После малоуспешного учения он провалился на экзамене на бакалавра и, не зная, за что приняться, женился на хорошенькой девушке, так как обладал состоянием.
Они жили в Париже, как живут богатые буржуа, вращались в своем кругу, не смешиваясь с толпой, гордясь знакомством с депутатом, который того и гляди станет министром, и дружа с двумя начальниками отделений.
Но мечта, запавшая в голову Сакремана с первых дней его жизни, не покидала его, и он все страдал, что так и не добился права украсить грудь узенькой алой ленточкой.
У него щемило сердце, когда где-нибудь на бульваре он встречал людей с орденами.
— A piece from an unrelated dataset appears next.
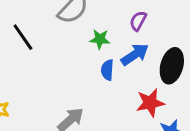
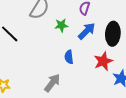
blue semicircle: (107, 70) -> (69, 57), moved

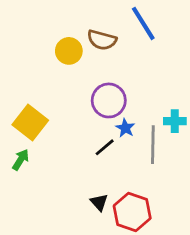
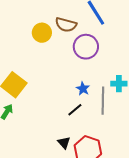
purple circle: (109, 100) -> (86, 47), moved
black line: (105, 147) -> (75, 110), moved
Он украдкой поглядывал на них с острой завистью. Порой, в долгие часы послеполуденного безделья, он принимался их считать. «Посмотрим-ка, — говорил он себе, — сколько их попадется от церкви Магдалины до улицы Друо».
И он шел медленно, приглядываясь к костюмам, уже издали различая наметанным глазом маленькую красную точку. И всегда в конце прогулки количество орденов поражало его.
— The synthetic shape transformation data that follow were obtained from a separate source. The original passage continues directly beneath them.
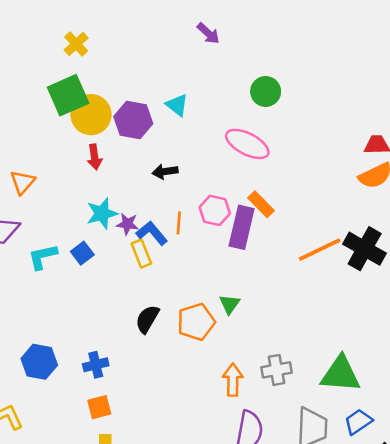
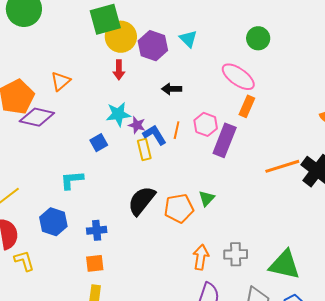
orange rectangle: (261, 204) -> (247, 106), moved, turned 60
cyan L-shape: (43, 257) -> (72, 180), moved
black semicircle: (147, 319) -> (142, 201), size x1.4

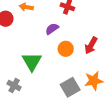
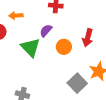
green triangle: (32, 62) -> (31, 48), moved

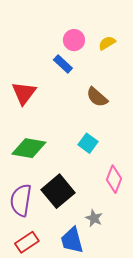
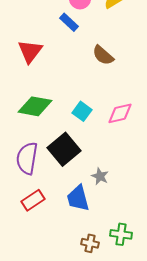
cyan square: (88, 143) -> (82, 111), moved
pink diamond: (114, 179) -> (120, 113), moved, turned 56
«Восемь офицеров и семнадцать кавалеров! Ну и ну! Глупо раздавать кресты направо и налево. Посмотрим, сколько их будет на обратном пути».
И он возвращался не спеша, досадуя, когда уличная толчея затрудняла его подсчеты и он мог кого-нибудь пропустить. Он знал кварталы, где кавалеры орденов встречались чаще всего. Они кишели в Пале-Рояле, на авеню Оперы их было меньше, чем на улице Мира. Правую сторону бульвара они предпочитали левой.
У них, по-видимому, были свои излюбленные кафе, театры. Всякий раз, когда Сакреман замечал седовласых мужчин, остановившихся посреди тротуара и мешавших движению, он думал: «Вот офицеры ордена Почетного легиона». И ему хотелось поклониться им.
У офицеров (он это часто замечал) иная осанка, чем у простых кавалеров. Чувствуется, что их общественный вес больше, влияние шире.
Но порой Сакремана охватывала злоба, ярость, и он проникался ко всем награжденным ненавистью социалиста.
Тогда ордена раздражали его, как дразнят голодного бедняка лакомства, выставленные в витрине гастрономического магазина, и, придя домой, он громко заявлял:
— Да когда же наконец мы избавимся от этого подлого правительства?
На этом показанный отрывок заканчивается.